Если бы мы взялись обдумывать будущие свои книги, то пришли бы к выводу, что никакое искусство не может стать действительно нашим, пока не вернет жизни ее первозданную грубую свежесть, ее двусмысленность, ее непредсказуемость, не вернет времени его течение, окружающему миру – его прекрасную и грозную неясность, а человеку – присущее ему терпение. Вместо того, чтобы ублажать читателя, подтверждая его превосходство над неодушевленным миром вещей, нужно внушить ему ужас. Каждый персонаж книги должен стать западней для читателя, чтобы его кидало от одного сознания к другому, будто перебрасывая между вселенными, чтобы он прочувствовал неуверенность литературных героев, их тревоги, впитал в себя их сегодняшний день, согнулся под гнетом их будущего. Пусть его окружат, как неприступные скалы, их высказывания, их ощущения, пусть он почувствует, что каждая перемена в настроении персонажа, каждый поворот мысли заключают в себе все человечество. Пребывая на своем месте в пространстве и во времени, они, тем не менее, существуют внутри истории. Наперекор извечному обману настоящего будущим, они воплощают либо безостановочное сползание ко Злу, либо подъем к Добру, которого никакое будущее не сможет поставить под сомнение.

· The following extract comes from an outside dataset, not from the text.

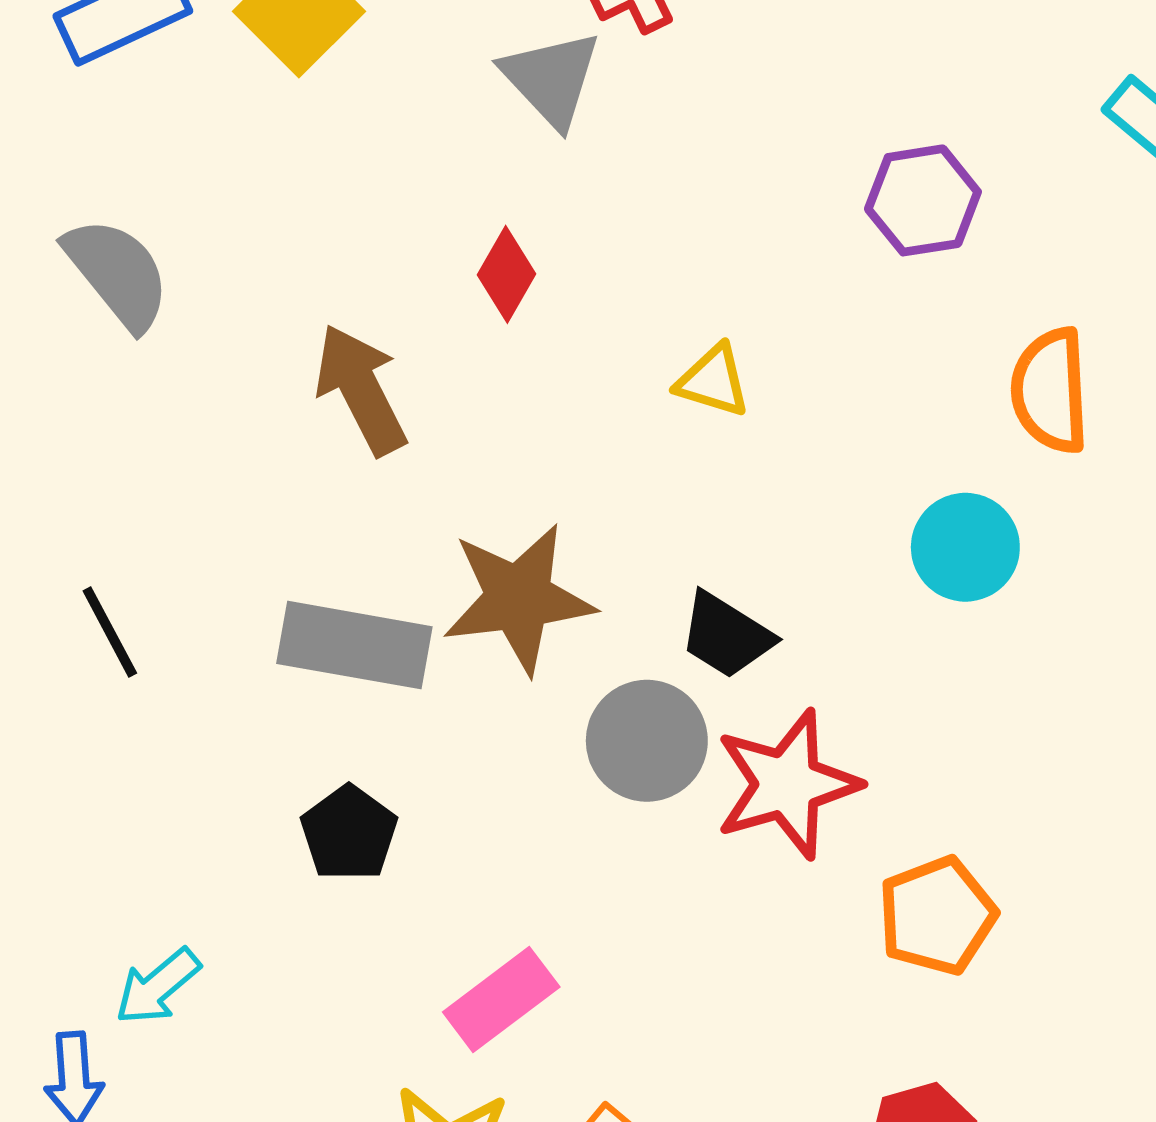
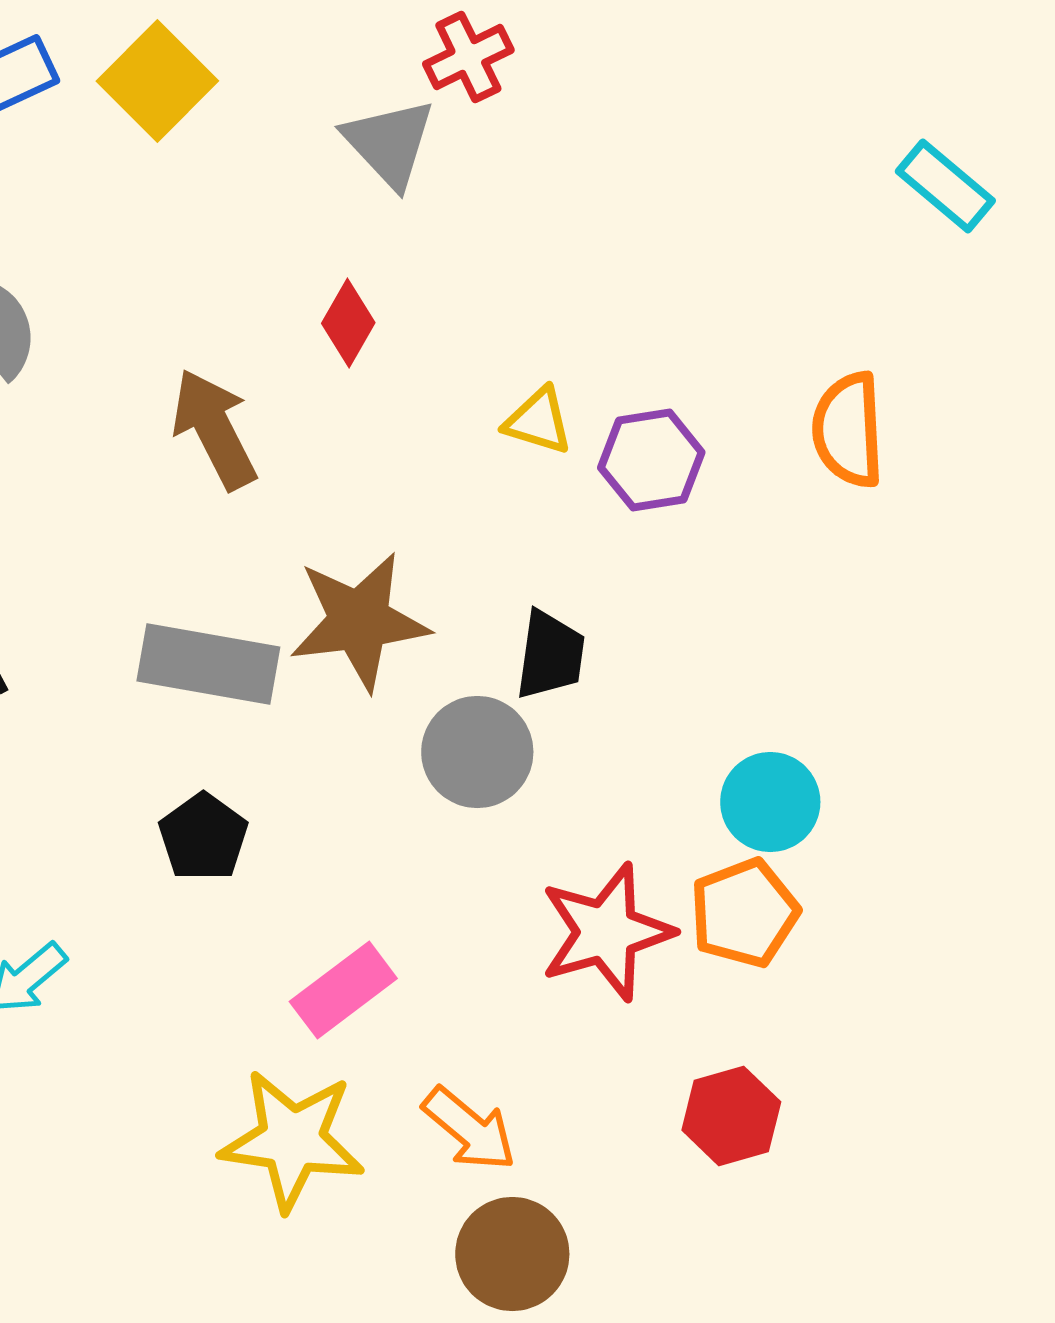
purple hexagon: (923, 200) -> (651, 460), moved
cyan circle: (965, 547) -> (770, 802), moved
black trapezoid: (726, 635) -> (550, 655), turned -114
red star: (787, 784) -> (606, 932), moved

Именно этим можно объяснить популярность в нашей стране Кафки и американских писателей. О Кафке, кажется, все сказано: он собирался изобразить бюрократический аппарат, прогрессирующее течение болезни, положение евреев на востоке Европы, тяготение к недоступной запредельности, мир, в котором катастрофически не достает милосердия. Это, конечно, правильно. Но я бы отметил, что в его книгах описан человеческий удел. Особенно глубоко затронул нас это бесконечно длящееся судебное разбирательство, которое все-таки кончается – так неожиданно и плохо. Судьи неизвестны и недоступны, обвиняемые напрасно стараются узнать своих обвинителей, тщательно выстроенная защита оборачивается против защитника и ложится еще одним камнем в основание обвинения. Во всем этом, а также в абсурде, в котором стараются разобраться персонажи, и разгадка которого находится где-то в ином измерении, мы узнавали историю и нас самих в ее потоке.
Мы бесконечно отдалились от Флобера и Мориака. Им удавалось неизвестным дотоле способом живописать нереализовавшиеся судьбы, жизни, подточенные у самых корней, прожитые скромно и мелочно. Они хотели показать реальность иллюзии, которую нельзя изменить, и обозначить за ней другую недоступную для нас реальность.
Бесполезно было подражать Кафке, повторять его: мы находили в его книгах ценную поддержку и копали в другом месте. В американских авторах нас трогала не жестокость, не пессимизм. В них можно было распознать людей, затерянных на просторах чересчур большого континента, подобно тому, как мы заплутали в истории, людей без традиций, пытавшихся радикальными средствами передать читателю чувство беспомощного удивления, чувство одиночества перед лицом того, что недоступно пониманию. Не наш снобизм обеспечил успех Фолкнеру, Хемингуэю и Дос Пассосу. Литература чувствовала, что ей угрожает собственная техника, свои внутренние мифы. Рефлекторно защищаясь, она отказывалась смотреть в лицо исторической ситуации и бралась за чужие методы, чтобы в новых условиях исполнять свою роль.